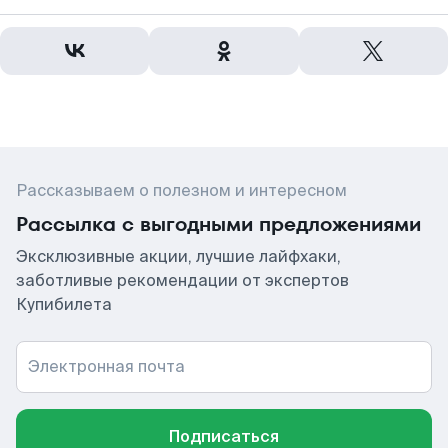
Рассказываем о полезном и интересном
Рассылка с выгодными предложениями
Эксклюзивные акции, лучшие лайфхаки,
заботливые рекомендации от экспертов
Купибилета
Электронная почта
Подписаться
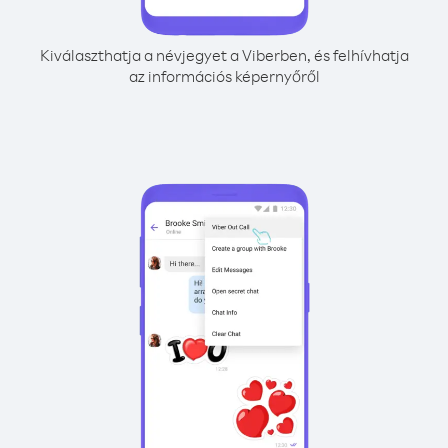
Kiválaszthatja a névjegyet a Viberben, és felhívhatja
az információs képernyőről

━━━━━━━━━━━━━━━━━━━━━━━━━━━━━━

[INSTRUCTIONS TO FOLLOW] Set down every record above exactly as it stands, but skip the pictures.

[RESPONSE BOX]
Рассказываем о полезном и интересном
Рассылка с выгодными предложениями
Эксклюзивные акции, лучшие лайфхаки,
заботливые рекомендации от экспертов
Купибилета
Электронная почта
Подписаться
Kiválaszthatja a névjegyet a Viberben, és felhívhatja
az információs képernyőről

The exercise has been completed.